= Marlene Morreis =

Austrian actress

Marlene Morreis (born 21 December 1976 in Schärding, Upper Austria, is an Austrian actress.

== Life and career ==
Marlene Morreis was born in 1976 in Schärding in Upper Austria. She attended a rural primary school, then she went to the grammar school and successfully completed her Matura (A Levels). She then began studying Nordic philology in Munich. After spending a year abroad in Linköping, Sweden and returning to Munich, she was hired by Klaus Lemke in 2002 as a student waitress and doorkeeper at The Atomic Café in Munich for a role in the feature film Running Out of Cool. She then performed on stage at the Munich Lustspielhaus and then took a six-month sabbatical in Alaska, where she worked in a bar.

In 2005, Morreis began her acting training at The New School for Drama in New York City, which she graduated in 2008 with a Master of Fine Arts.

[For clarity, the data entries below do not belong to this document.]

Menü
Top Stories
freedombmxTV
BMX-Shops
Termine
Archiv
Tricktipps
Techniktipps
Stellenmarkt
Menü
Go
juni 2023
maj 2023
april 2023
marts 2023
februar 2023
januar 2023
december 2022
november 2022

From 2008, Morreis worked in numerous independent productions in the USA, until 2010 when her artist's visa for a leading role in an episode expired. So, in 2011, she returned to Munich. Here she acted in films and television productions such as Don't You Believe It! or Der Alte (The Old Fox). In the television series Schafkopf - A bissel was geht immer, which was broadcast on ZDF in November 2012, she played the starring role for the first time.

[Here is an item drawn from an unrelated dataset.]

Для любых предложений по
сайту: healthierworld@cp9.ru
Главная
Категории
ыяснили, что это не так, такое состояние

In 2015, she played the leading role in the four-part ZDF comedy series Komm schon!. In 2020, Morreis starred alongside Hannelore Elsner in their last film Lang lebe die Königin ("Long Live the Queen") as her daughter and TV host, Nina Just.

Marlene Morreis speaks High German, Bavarian and Austrian dialects. She is also fluent in American and in British English and in Swedish. She lives in Munich.

== Filmography (selection) ==
- 2002: Running Out of Cool
- 2009: The Greims
- 2010: Hungry Henrieta
- 2011: Stags
- 2012: One Bedroom
- 2012: Schafkopf – A bissel was geht immer (TV series, 6 episodes)
- 2012: Don't You Believe It!
- 2012: Kommissarin Lucas – Die sieben Gesichter der Furcht
- 2012: Der Alte – Die Zeugin
- 2012–2013: Schlawiner (TV series)
- 2013: Wer hat Angst vorm weißen Mann?
- 2013: Polizeiruf 110: Kinderparadies
- 2014: Meine Mutter, meine Männer
- 2014: Die Frau aus dem Moor
- 2014: Die Rosenheim-Cops – a call centre under suspicion
- 2015: Ein Sommer in Masuren
- 2015: Komm schon! (TV series)
- 2015–2020: Schwarzach 23 (film series)
  - 2015: Schwarzach 23 und die Hand des Todes
  - 2016: Schwarzach 23 und die Jagd nach dem Mordsfinger
  - 2018: Schwarzach 23 und der Schädel des Saatans
  - 2020: Schwarzach 23 und das mörderische Ich
- 2016: Unser Traum von Kanada: Sowas wie Familie
- 2016: Der mit dem Schlag
- 2015: Mein Schwiegervater, der Stinkstiefel
- 2016: Heiter bis tödlich: München 7 (TV series)
- 2016: Liebe bis in den Mord – an Alpine thriller
- 2016: Polizeiruf 110: Sumpfgebiete
- 2016: Inspektor Jury spielt Katz und Maus
- 2016: Der mit dem Schlag
- 2016: Hubert und Staller (TV series)
- 2017: Der Bergdoktor
- 2017: Jella jagt das Glück
- 2017: Wenn Frauen ausziehen
- 2017: Tatort: Die Liebe, ein seltsames Spiel
- 2018: Matula – Der Schatten des Berges
- 2018: Wackersdorf
- 2018: Die Chefin – a village beauty
- 2018: Labaule & Erben
- 2019: Curling for Eisenstadt
- 2020: Lang lebe die Königin
- 2020: Pohlmann und die Zeit der Wünsche
- 2020: Kinder und andere Baustellen
- 2021: An seiner Seite
- 2021: Danish crime story: Rauhnächte (film series)
- 2022: Nachricht von Mama (TV series)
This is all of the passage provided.